BEGIN DATA

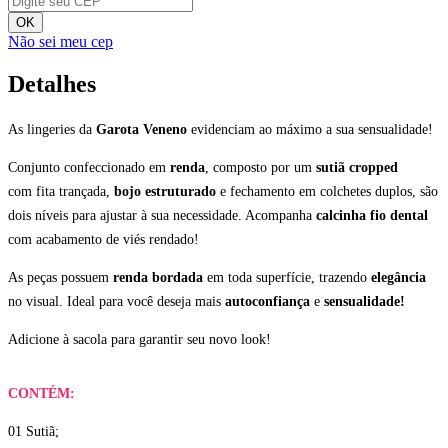
OK
Não sei meu cep
Detalhes
As lingeries da
Garota Veneno
evidenciam ao máximo a sua sensualidade!
Conjunto confeccionado em
renda
, composto por um
sutiã cropped
com fita trançada,
bojo estruturado
e fechamento em colchetes duplos, são
dois níveis para ajustar à sua necessidade. Acompanha
calcinha fio dental
com
acabamento de viés rendado!
As peças possuem
renda bordada
em toda superfície, trazendo
elegância
no visual. Ideal para você deseja mais
autoconfiança
e
sensualidade!
Adicione à sacola para garantir seu novo look!
CONTÉM:
01 Sutiã;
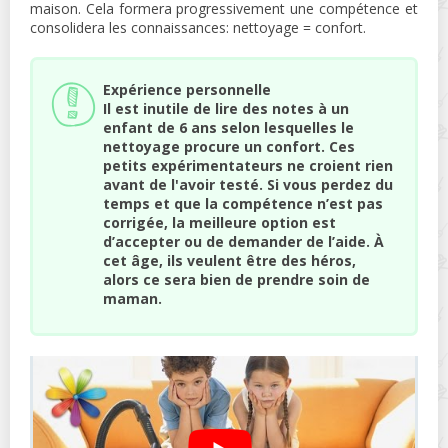
maison. Cela formera progressivement une compétence et
consolidera les connaissances: nettoyage = confort.
Expérience personnelle
Il est inutile de lire des notes à un
enfant de 6 ans selon lesquelles le
nettoyage procure un confort. Ces
petits expérimentateurs ne croient rien
avant de l'avoir testé. Si vous perdez du
temps et que la compétence n’est pas
corrigée, la meilleure option est
d’accepter ou de demander de l’aide. À
cet âge, ils veulent être des héros,
alors ce sera bien de prendre soin de
maman.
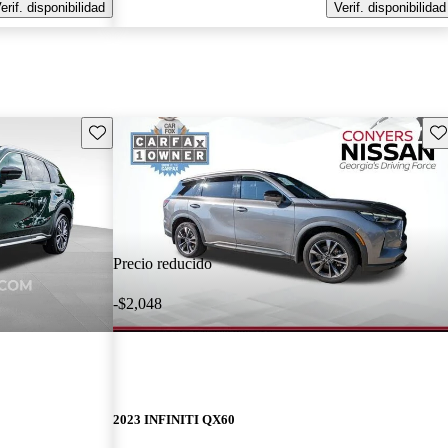
erif. disponibilidad
Verif. disponibilidad
Guarda este Aviso
Gu
Precio reducido
-$2,048
2023 INFINITI QX60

END DATA

REQUIREMENT –
Give back each entry exactly as it appears, with no pictures.

SOLUTION TO THE EXERCISE –
OK
Não sei meu cep
Detalhes
As lingeries da
Garota Veneno
evidenciam ao máximo a sua sensualidade!
Conjunto confeccionado em
renda
, composto por um
sutiã cropped
com fita trançada,
bojo estruturado
e fechamento em colchetes duplos, são
dois níveis para ajustar à sua necessidade. Acompanha
calcinha fio dental
com
acabamento de viés rendado!
As peças possuem
renda bordada
em toda superfície, trazendo
elegância
no visual. Ideal para você deseja mais
autoconfiança
e
sensualidade!
Adicione à sacola para garantir seu novo look!
CONTÉM:
01 Sutiã;
maison. Cela formera progressivement une compétence et
consolidera les connaissances: nettoyage = confort.
Expérience personnelle
Il est inutile de lire des notes à un
enfant de 6 ans selon lesquelles le
nettoyage procure un confort. Ces
petits expérimentateurs ne croient rien
avant de l'avoir testé. Si vous perdez du
temps et que la compétence n’est pas
corrigée, la meilleure option est
d’accepter ou de demander de l’aide. À
cet âge, ils veulent être des héros,
alors ce sera bien de prendre soin de
maman.
erif. disponibilidad
Verif. disponibilidad
Guarda este Aviso
Gu
Precio reducido
-$2,048
2023 INFINITI QX60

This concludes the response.